GIVEN RECORDS below:

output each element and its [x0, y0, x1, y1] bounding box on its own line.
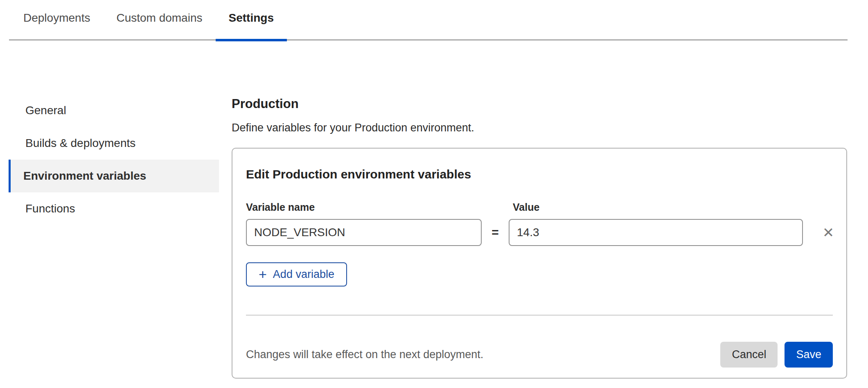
- variable-name-input[interactable]: [246, 219, 482, 246]
- tabbar-divider: [9, 39, 848, 41]
- card-title: Edit Production environment variables: [246, 167, 833, 182]
- card-footer: Changes will take effect on the next dep…: [246, 342, 833, 368]
- sidebar-item-builds-deployments[interactable]: Builds & deployments: [9, 127, 219, 160]
- section-title: Production: [232, 97, 847, 111]
- add-variable-button[interactable]: + Add variable: [246, 262, 347, 286]
- sidebar-item-functions[interactable]: Functions: [9, 192, 219, 225]
- equals-sign: =: [482, 226, 509, 239]
- settings-main-panel: Production Define variables for your Pro…: [232, 97, 847, 379]
- environment-variables-card: Edit Production environment variables Va…: [232, 148, 847, 379]
- sidebar-item-general[interactable]: General: [9, 94, 219, 127]
- tab-list: Deployments Custom domains Settings: [10, 0, 287, 41]
- deployment-note: Changes will take effect on the next dep…: [246, 348, 483, 361]
- variable-value-input[interactable]: [509, 219, 803, 246]
- footer-actions: Cancel Save: [720, 342, 833, 368]
- variable-name-label: Variable name: [246, 201, 482, 213]
- plus-icon: +: [259, 267, 267, 281]
- settings-sidebar: General Builds & deployments Environment…: [9, 94, 219, 225]
- sidebar-item-environment-variables[interactable]: Environment variables: [9, 160, 219, 192]
- project-tabbar: Deployments Custom domains Settings: [0, 0, 868, 41]
- variable-row: Variable name Value = ✕: [246, 201, 833, 246]
- card-divider: [246, 315, 833, 316]
- tab-custom-domains[interactable]: Custom domains: [103, 0, 215, 41]
- remove-variable-button[interactable]: ✕: [820, 224, 836, 241]
- close-icon: ✕: [823, 225, 834, 240]
- cancel-button[interactable]: Cancel: [720, 342, 778, 368]
- section-subtitle: Define variables for your Production env…: [232, 121, 847, 134]
- add-variable-label: Add variable: [273, 268, 334, 281]
- value-label: Value: [509, 201, 803, 213]
- tab-deployments[interactable]: Deployments: [10, 0, 103, 41]
- tab-settings[interactable]: Settings: [216, 0, 287, 41]
- save-button[interactable]: Save: [785, 342, 833, 368]
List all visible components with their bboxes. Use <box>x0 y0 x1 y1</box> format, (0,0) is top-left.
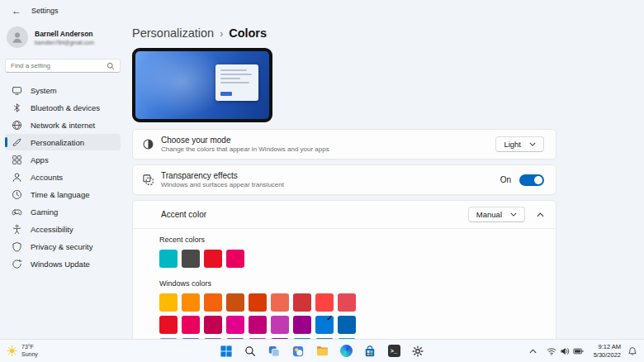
edge-icon <box>340 345 353 357</box>
color-swatch-selected[interactable] <box>315 316 334 334</box>
globe-icon <box>12 120 22 131</box>
color-swatch[interactable] <box>226 250 244 268</box>
mode-title: Choose your mode <box>161 136 329 145</box>
color-swatch[interactable] <box>204 250 222 268</box>
color-swatch[interactable] <box>249 293 267 312</box>
sidebar-item-apps[interactable]: Apps <box>5 151 121 168</box>
accent-mode-value: Manual <box>476 210 502 219</box>
accent-color-header[interactable]: Accent color Manual <box>133 201 556 229</box>
back-button[interactable]: ← <box>12 5 21 17</box>
color-swatch[interactable] <box>204 316 222 334</box>
widgets-icon <box>292 345 304 357</box>
transparency-title: Transparency effects <box>161 171 284 180</box>
color-swatch[interactable] <box>315 293 334 312</box>
card-transparency: Transparency effects Windows and surface… <box>132 164 556 195</box>
accent-mode-dropdown[interactable]: Manual <box>468 207 525 222</box>
taskbar-tray: 9:12 AM 5/30/2022 <box>529 343 637 359</box>
theme-preview-monitor <box>132 48 272 122</box>
terminal-icon: >_ <box>388 345 400 357</box>
task-view-icon <box>268 345 280 357</box>
task-view-button[interactable] <box>264 341 284 361</box>
update-arrows-icon <box>12 259 22 269</box>
taskbar-weather-widget[interactable]: 73°F Sunny <box>7 344 38 359</box>
chevron-up-icon <box>529 349 537 354</box>
windows-logo-icon <box>220 345 232 357</box>
windows-colors-label: Windows colors <box>159 279 544 288</box>
breadcrumb-personalization[interactable]: Personalization <box>132 26 214 40</box>
sidebar-item-network-internet[interactable]: Network & internet <box>5 117 121 133</box>
chevron-up-icon <box>537 212 544 217</box>
avatar <box>7 26 28 48</box>
person-icon <box>11 31 24 44</box>
gear-icon <box>412 345 424 357</box>
color-swatch[interactable] <box>159 250 178 268</box>
apps-grid-icon <box>12 155 22 165</box>
search-input[interactable] <box>11 62 107 69</box>
color-swatch[interactable] <box>271 316 289 334</box>
sidebar-item-accessibility[interactable]: Accessibility <box>5 221 121 237</box>
search-box[interactable] <box>5 59 121 73</box>
sidebar-item-personalization[interactable]: Personalization <box>5 134 121 150</box>
mode-icon <box>141 138 154 150</box>
sidebar-item-privacy-security[interactable]: Privacy & security <box>5 238 121 255</box>
terminal-button[interactable]: >_ <box>384 341 404 361</box>
person-icon <box>12 172 22 183</box>
titlebar: ← Settings <box>0 0 644 21</box>
color-swatch[interactable] <box>159 316 178 334</box>
tray-status-icons[interactable] <box>543 344 587 359</box>
bluetooth-icon <box>12 102 22 113</box>
user-profile[interactable]: Barnell Anderson bamdlen784@gmail.com <box>5 23 121 51</box>
color-swatch[interactable] <box>226 316 244 334</box>
store-button[interactable] <box>360 341 380 361</box>
gamepad-icon <box>12 207 22 217</box>
accent-collapse-button[interactable] <box>537 212 544 217</box>
page-title: Colors <box>229 26 267 40</box>
transparency-state-label: On <box>500 175 511 184</box>
store-bag-icon <box>364 345 376 357</box>
search-icon <box>244 345 256 357</box>
color-swatch[interactable] <box>204 293 222 312</box>
taskbar-clock[interactable]: 9:12 AM 5/30/2022 <box>594 343 621 359</box>
color-swatch[interactable] <box>182 293 200 312</box>
widgets-button[interactable] <box>288 341 308 361</box>
color-swatch[interactable] <box>226 293 244 312</box>
recent-colors-label: Recent colors <box>159 236 544 244</box>
color-swatch[interactable] <box>182 316 200 334</box>
color-swatch[interactable] <box>338 316 356 334</box>
settings-button[interactable] <box>408 341 428 361</box>
search-icon <box>107 62 115 70</box>
weather-condition: Sunny <box>21 351 38 359</box>
color-swatch[interactable] <box>293 293 311 312</box>
sidebar-item-gaming[interactable]: Gaming <box>5 203 121 220</box>
file-explorer-button[interactable] <box>312 341 332 361</box>
weather-temp: 73°F <box>21 344 38 351</box>
accessibility-person-icon <box>12 224 22 235</box>
windows-colors-grid <box>159 293 544 339</box>
color-swatch[interactable] <box>182 250 200 268</box>
color-swatch[interactable] <box>338 293 356 312</box>
color-swatch[interactable] <box>271 293 289 312</box>
taskbar-search-button[interactable] <box>240 341 260 361</box>
folder-icon <box>316 345 329 357</box>
start-button[interactable] <box>216 341 236 361</box>
sidebar-item-windows-update[interactable]: Windows Update <box>5 255 121 272</box>
wifi-icon <box>547 346 556 356</box>
sidebar-item-accounts[interactable]: Accounts <box>5 169 121 185</box>
tray-overflow-button[interactable] <box>529 349 537 354</box>
sidebar-item-bluetooth-devices[interactable]: Bluetooth & devices <box>5 99 121 116</box>
color-swatch[interactable] <box>249 316 267 334</box>
color-swatch[interactable] <box>159 293 178 312</box>
clock-date: 5/30/2022 <box>594 351 621 359</box>
mode-dropdown[interactable]: Light <box>495 136 544 152</box>
recent-colors-row <box>159 250 544 268</box>
app-title: Settings <box>31 7 59 15</box>
sidebar-item-system[interactable]: System <box>5 82 121 98</box>
transparency-toggle[interactable] <box>519 174 544 186</box>
chevron-down-icon <box>510 212 517 217</box>
volume-icon <box>560 346 570 356</box>
color-swatch[interactable] <box>293 316 311 334</box>
sidebar-item-time-language[interactable]: Time & language <box>5 186 121 202</box>
notification-center-button[interactable] <box>627 346 637 356</box>
edge-button[interactable] <box>336 341 356 361</box>
card-accent-color: Accent color Manual Recent colors Window… <box>132 200 556 339</box>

End of GIVEN RECORDS.

▸ **AIM OF THE TASK**:
Check every line above for the string "personalization", and copy the ones that have it.

▸ **SOLUTION TO THIS EXERCISE**:
breadcrumb-personalization[interactable]: Personalization <box>132 26 214 40</box>
sidebar-item-personalization[interactable]: Personalization <box>5 134 121 150</box>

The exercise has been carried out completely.